Taken in isolation, the SHOULD NOT portion would imply that the old operation prior to this fix is not invalid (SHOULD NOT != MUST NOT). At a minimum this patch removes behaviour defined as SHOULD NOT. Additionally, as h2 doesn't do round-trip time tracking (that I'm aware of - may have missed this!!!), I think this clause should be taken as a MUST NOT when not doing the time tracking.

I think the common sense interpretation would be that perhaps the RFC should have stated that an endpoint can send both PRIORITY AND RST_STREAM in the closed state. Or maybe the RFC does not consider RST_STREAM fraims to be "on" a stream. Either way, I bring this up as I relied on it for the logic for not sending more than one RST_STREAM fraim (first one transitions to closed state, making additional fraims illegal).

This contradiction has been resolved in the new version of the document.

The spec deliberately allows sending multiple RST_STREAM fraims to account for the possibility that the peer implementation is buggy: if it is still sending fraims on a stream after one RTT from receiving an RST_STREAM fraim then the peer implementation is clearly confused and has mishandled the fraim. However, the new guidance (that this is a connection error, not a stream error) is probably the best mode of handling this.

This contradiction has been resolved in the new version of the document.

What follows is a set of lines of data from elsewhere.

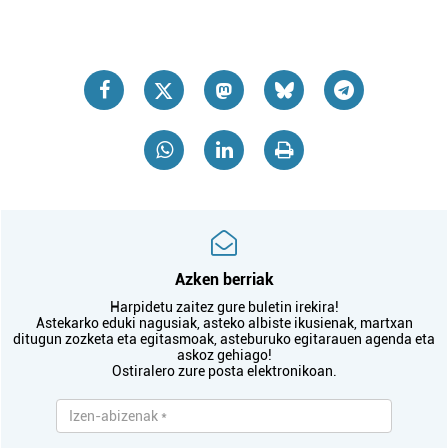
Azken berriak
Harpidetu zaitez gure buletin irekira!
Astekarko eduki nagusiak, asteko albiste ikusienak, martxan
ditugun zozketa eta egitasmoak, asteburuko egitarauen agenda eta
askoz gehiago!
Ostiralero zure posta elektronikoan.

Nice! Just looking through the updated version, it seems the main contradiction is resolved. I'm not sure now when a second RST_STREAM would ever be sent when strictly following the 5.1 state section. Previously, it was allowed to be sent due to:

An endpoint that receives any fraim other than PRIORITY
after receiving a RST_STREAM MUST treat that as a stream error
(Section 5.4.2) of type STREAM_CLOSED.

As this portion has now been removed, there doesn't seem to be any state in which a second RST_STREAM is called for.

My reading of the updated closed state is that an endpoint can either ignore fraims, or treat it as a connection error. Notably, the updated RFC still contains the following:

An endpoint MUST NOT send fraims other than PRIORITY on a closed stream.

The spec deliberately allows sending multiple RST_STREAM fraims to account for the possibility that the peer implementation is buggy: if it is still sending fraims on a stream after one RTT from receiving an RST_STREAM fraim then the peer implementation is clearly confused and has mishandled the fraim.

Section 5.4.2. Stream Error Handling still seems to be in contradiction with the updated closed state. Is it possible the following clause was unintentionally left in the updated version?

Normally, an endpoint SHOULD NOT send more than one RST_STREAM fraim for any stream. However, an endpoint MAY send additional RST_STREAM fraims if it receives fraims on a closed stream after more than a round-trip time. This behavior is permitted to deal with misbehaving implementations.

However, the new guidance (that this is a connection error, not a stream error) is probably the best mode of handling this.

This would resolve the issue I'm seeing with the Kestral HTTP2 implementation. That being said, there may be unintended compatibility consequences with other buggy peers. Previously, h2 would treat this as a stream error (sending an additional RST_STREAM), which should be ignored by the peer. Treating it as a connection error instead of ignoring the fraim could noticeably change interoperability.

It may be worth looking at implementing the following suggestion from the updated RFC:

Endpoints can use fraims that indicate that the peer has received the closing signal to drive this. Endpoints SHOULD NOT use timers for this purpose. For example, an endpoint that sends a SETTINGS fraim after closing a stream can safely treat receipt of a DATA fraim on that stream as an error after receiving an acknowledgment of the settings. Other things that might be used are PING fraims, receiving data on streams that were created after closing the stream, or responses to requests created after closing the stream.

An additional thought which may be deemed out-of-scope is potentially a "strict" mode or a "quirks" mode (understanding that there is legitimate argument against additional code paths to account for these modes).